È un mondo straordinario, perché i giovani hanno energie da vendere, sono generosi, vivono senza l’assillo quotidiano degli adulti, per certi aspetti sono più liberi, bisogna fare attenzione però che la libertà non diventi un boomerang, qualcosa che invece di procurare benessere generi malessere e frustrazioni varie. Sono stato giovanissimo anch’io, so cosa significhi vivere questa stagione della vita con i suoi pro e i suoi contro, ma sono anche convinto che le strettoie servano ad aprire lo sguardo su orizzonti più ampi, anche le marachelle hanno una loro energia educante. Certo i problemi di oggi sono tanti e può risultare difficile stare in mezzo, ma per fortuna non sempre quello che consideriamo il peggio ha sempre la meglio, serve anche lui per capire qualcosa di più della vita.

Lo sport può essere un buon antidoto?

Lo sport può essere una via d’uscita, un buon modo di crescere, di riempire i vuoti che spesso la vita dissemina lungo il cammino, è sicuramente un valore aggiunto che può modificare in meglio la vita stessa delle persone.

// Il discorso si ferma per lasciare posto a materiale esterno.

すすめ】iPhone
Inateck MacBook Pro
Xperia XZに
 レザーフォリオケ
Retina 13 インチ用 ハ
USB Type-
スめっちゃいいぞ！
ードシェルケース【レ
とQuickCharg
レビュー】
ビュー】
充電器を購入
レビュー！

Educa, rafforza, rende più sicuri, migliora il livello di benessere fisico e mentale, è dunque un buon ricostituente, ma come tutte le medicine va preso secondo una prescrizione, va dosato, va vissuto con amore e buon senso. Credo che si possa fare davvero molto per avvicinare i giovani al mondo dello sport, soprattutto la scuola. Sono convinto che la scuola sia il luogo ideale dove approfondire un’ attitudine, una conoscenza, una vocazione, ma per questo ha bisogno forse di aprirsi di più al cuore dei giovani.

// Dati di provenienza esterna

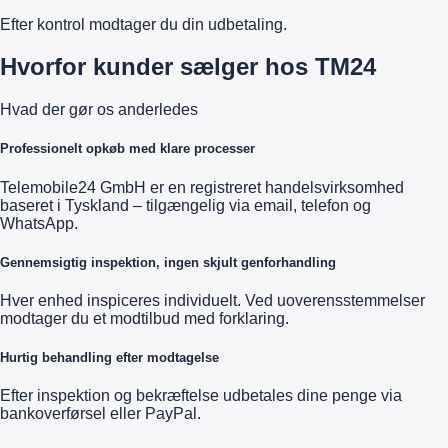
Efter kontrol modtager du din udbetaling.
Hvorfor kunder sælger hos TM24
Hvad der gør os anderledes
Professionelt opkøb med klare processer
Telemobile24 GmbH er en registreret handelsvirksomhed
baseret i Tyskland – tilgængelig via email, telefon og
WhatsApp.
Gennemsigtig inspektion, ingen skjult genforhandling
Hver enhed inspiceres individuelt. Ved uoverensstemmelser
modtager du et modtilbud med forklaring.
Hurtig behandling efter modtagelse
Efter inspektion og bekræftelse udbetales dine penge via
bankoverførsel eller PayPal.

Federico Morlacchi è nato a Luino l’11 novembre 1993. Affetto da ipoplasia congenita al femore sinistro, si appassiona al nuoto fin da bambino e nel 2003 intraprende lo sport agonistico. Nel 2009, ai Campionati Europei di Reykjavik vince il bronzo nei 100 m farfalla S9 e ancora il bronzo nei 200 m misti SM9. Nel 2011, a Berlino, vince l’argento nei 100 m farfalla S9. Alle Paralimpiadi di Londra del 2012 tre bronzi (100m farfalla S9, 400 m st. libero S9, 200 misti SM9). Ai Campionati Mondiali di Montreal 2013 vince l’oro nei 100 m farfalla S9, l’argento nei 400 m st. libero S9 e il bronzo nei 200 m misti MS9. Nel 2014, ai Campionati Europei di Eindhoven vince l’oro nei 100 m farfalla S9, l’oro nei 100 m st. libero S9, l’oro nei 400 m st. libero S9, l’oro nei 200 misti SM9, l’oro nei 100 m rana SB8. Ai Campionati Mondiali di Glasgow 2015 vince l’argento nei 100 m farfalla S9, l’argento nei 100 m st. libero S9, l’argento nei 400 m st. libero S9 e l’oro nei 200 m misti SM9. Ai campionati Europei di Funchal nel 2016 vince l’oro nei 100 m farfalla S9, l’oro nei 100 m st. libero S9, l’oro nei 400 m st. libero S9, l’oro nei 200 metri misti MS9, l’oro nei 100 m rana SB8. Alle Paralimpiadi di Rio de Janeiro 2016 vince l’argento nei 100 m farfalla S9, ottiene il 4° posto nei 100 m st. libero S9, l’argento nei 400 m st. libero S9, l’oro nei 200 m misti SM9 e ancora l’argento nei 100 m rana SB8. A soli ventitré anni Federico Morlacchi da Luino ha dimostrato al mondo sportivo e non di essere un grande campione, uno che lotta per dimostrare che con la volontà e l’impegno si possono raggiungere traguardi importanti. Nel novembre 2013 è stato nominato Cavaliere dell’Ordine al Merito della Repubblica italiana per i successi sportivi riportati.